I have an agent who first learns normally, and then starts to degrade. What could be the reason? Scripts give Reward 1 when obs: [*,*,2] and ray close to target. Reward -0.001 when obs: [2,*,*] Reward -0.01 when obs: [*,*,{1 or 2}] and ray dist long away And -1 when dead Comand use: > mlagents-learn D:/Unity/ml-agents-0.15.0/config/trainer_config.yaml --run-id=GirlApple_6 --train yaml WomenBraine: batch_size: 128 buffer_size: 2048 memory_size: 256 hidden_units: 512 beta: 1.0e-2 sequence_length: 16 init_entcoef: 0.01 time_horizon: 128 tau: 0.01 max_steps: 3000000 Other parameters on screenshots
Hey there, we'll forward this over to the team to check out. Which version of Python and C# are you using?

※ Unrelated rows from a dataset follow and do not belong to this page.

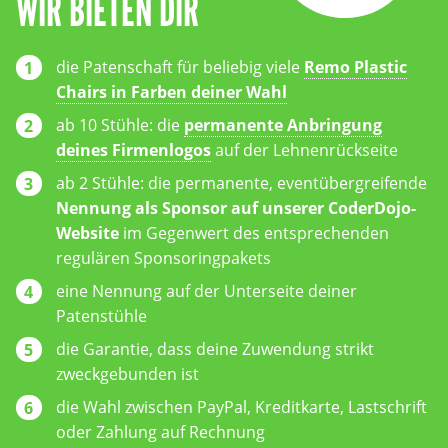
WIR BIETEN DIR
die Patenschaft für beliebig viele
Remo Plastic
Chairs in Farben deiner Wahl
ab 10 Stühle: die
permanente Anbringung
deines Firmenlogos
auf der Lehnenrückseite
ab 2 Stühle: die permanente, eventübergreifende
Nennung als Sponsor auf unserer CoderDojo-
Website
im Gegenwert des entsprechenden
regulären Sponsoringpakets
eine Nennung auf der Unterseite deiner
Patenstühle
die Garantie, dass deine Zuwendung strikt
zweckgebunden ist
die Wahl zwischen PayPal, Kreditkarte, Lastschrift
oder Zahlung auf Rechnung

HI @crazywolfcub, Could you expand on your reward functions a bit? I'm not sure what the syntax of your statement means. Could you also expand a bit more on your action space?

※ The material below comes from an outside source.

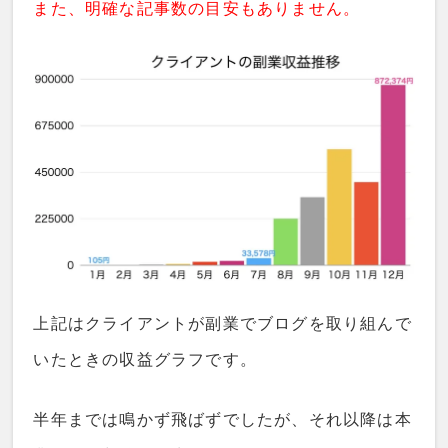
また、明確な記事数の目安もありません。
上記はクライアントが副業でブログを取り組んで
いたときの収益グラフです。
半年までは鳴かず飛ばずでしたが、それ以降は本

Version information: ml-agents: 0.15.0, ml-agents-envs: 0.15.0, Communicator API: 0.15.0, TensorFlow: 2.0.1 I have already changed the settings for rewards, actions and sensors, so I can not say. But while it seems to work and study well. If there are still such problems, I will describe in more detail. I have to experiment with the settings, since many parameters are not clear to me.